Ben is with us today to talk about how to foster thriving relationships between the elders and the senior staff at your church.
- Theology of eldership. // The sad reality about many relationships between elders and senior church leaders is that they can be antagonistic. Navigating the challenges of this relationship are vitally important because the mission of the church is at stake, and so is the health of the pastor. Where does one begin in taking steps toward unity and strong, healthy relationships? First ask what is the theology of eldership at your church. Are the biblical descriptions checklists, or descriptions of the kind of elders you’re looking for? Why or why aren’t they important to your church?
- Ask important questions. // Mountain Christian Church has a high view of eldership. Among some of the qualities and characteristics they look at are: someone who has mission of the church at stake, someone who is a person of character and competency. Would they have chemistry with the other people on the team, and are they ready for the commitment? What does their stewardship and contribution at church look like? Lastly, do they have a Christ-centered home? Developing elders is part of the leadership pipeline at Mountain Christian; these individuals are already serving and demonstrating leadership and MCC seeks to help them rise to their next level.
- Develop a year-round process to find and create elders. // Some years ago Ben began this leadership pipeline process for elders by inviting some people to talk with him and two existing elders about developing their skills and leadership in the church. This led to a 13-week period of development where they met and studied scripture, holiness, character, and skills such as how to develop a team and cast vision. Now there is a booklet and curriculum developed to walk people through everything from their gifting and personality tests to spiritual disciplines and leadership skills. This leadership pipeline has become a great source for discovering future elders.
- Relationally connect. // Teams that are relationally connected lead better. The elders need to be in deep relationship with Christ and bring their strengths to the table. And Ben and his elder team care about each other and know what is going on in each other’s lives. When the elders are taking their walk with Christ seriously and their relationship with each other seriously, they can lead the church better.
- Meet regularly. // At Mountain Christian there are regular meetings to nurture these relationships. During monthly business meetings they examine high level metrics and trends at the church together. There are also monthly study meetings in which they talk about non-business things. This might include reading and discussing a book together as well as meeting over a meal at someone’s house and spending time in prayer. Lastly, go on offsite retreats annually. MCC uses this time not only to build camaraderie but also to prepare for new challenges. Sometimes it’s just the elders attending the retreats and other times their spouses come along too.
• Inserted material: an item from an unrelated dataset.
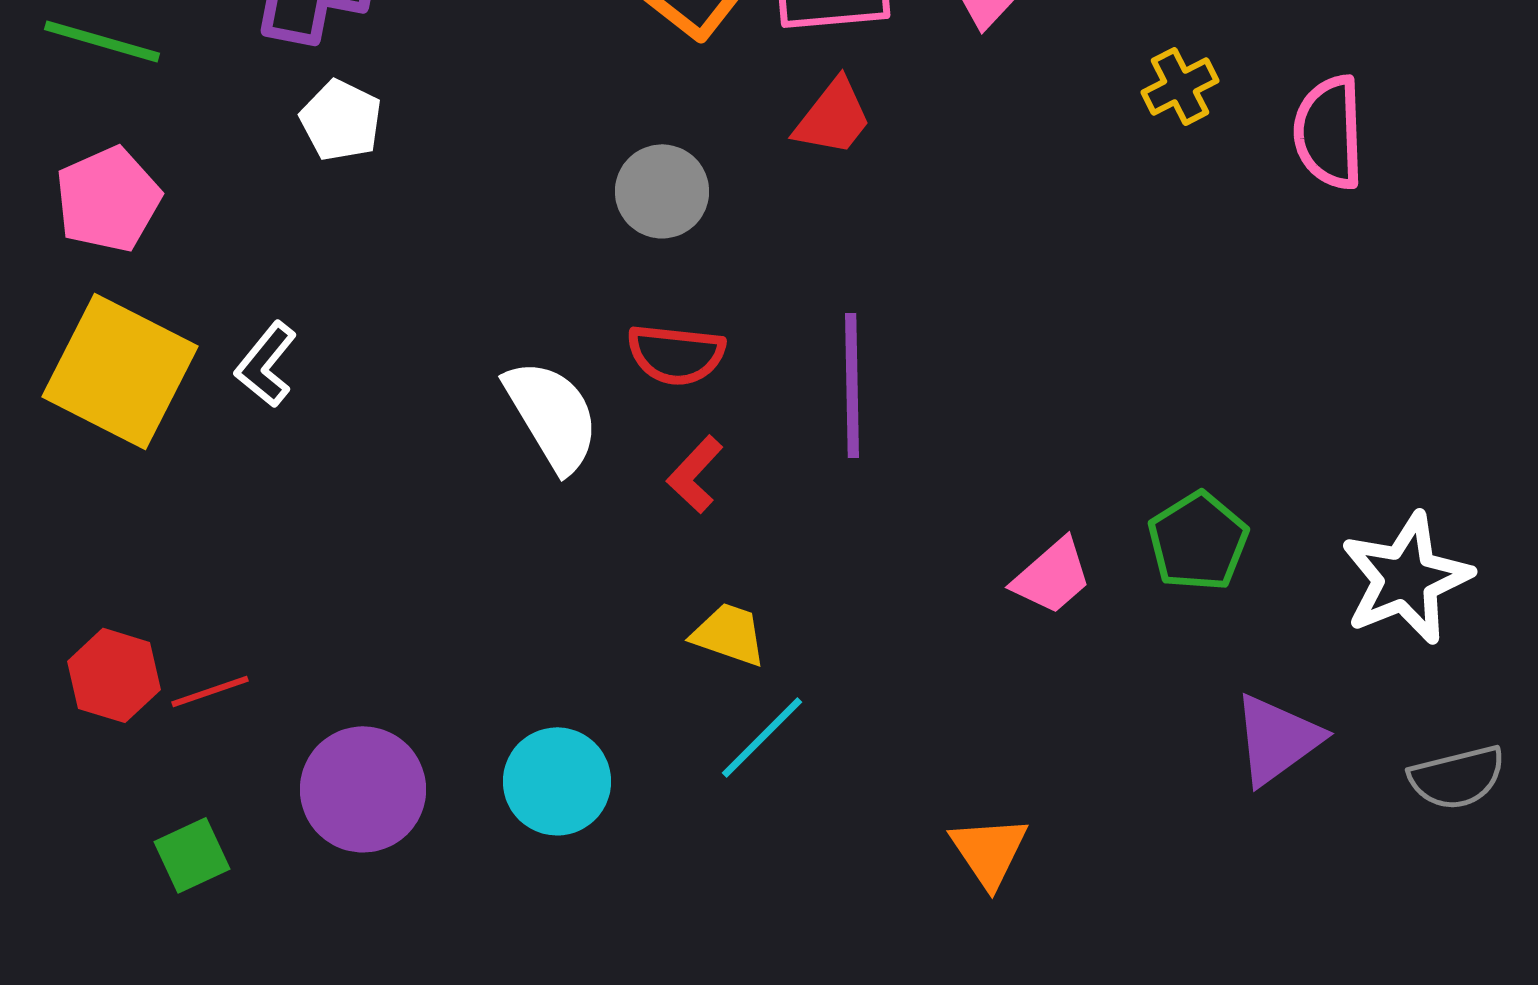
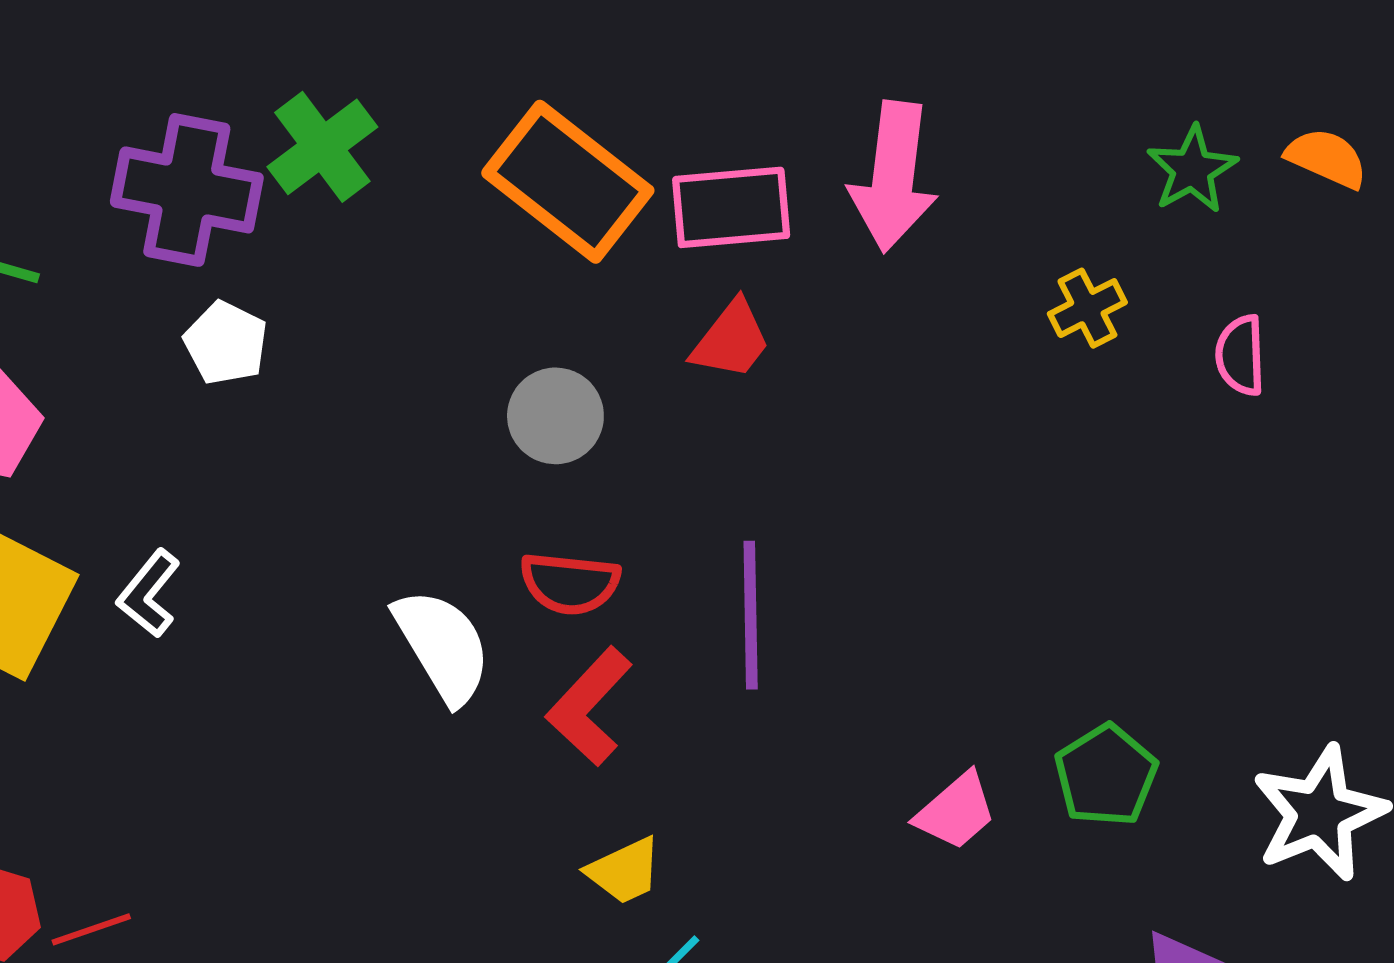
pink semicircle: (1329, 132) -> (1240, 355), size x0.7
red L-shape: (695, 474) -> (589, 707), size x1.5
yellow trapezoid: (729, 634) -> (624, 871), turned 136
- Trust each other. // The role of elders is vitally important at a church. But in order for their role to be effective, there must be trust between the pastor and elders. Elders need an instinct not to control everything, but rather function at a higher level to protect the church. On the other side, if the lead pastor is defensive about questions he’s asked, that’s a big yellow flag. Create a culture that validates the relational component of eldership and makes time for it. When you have a team aligned, you’ll be able to lead well with vision.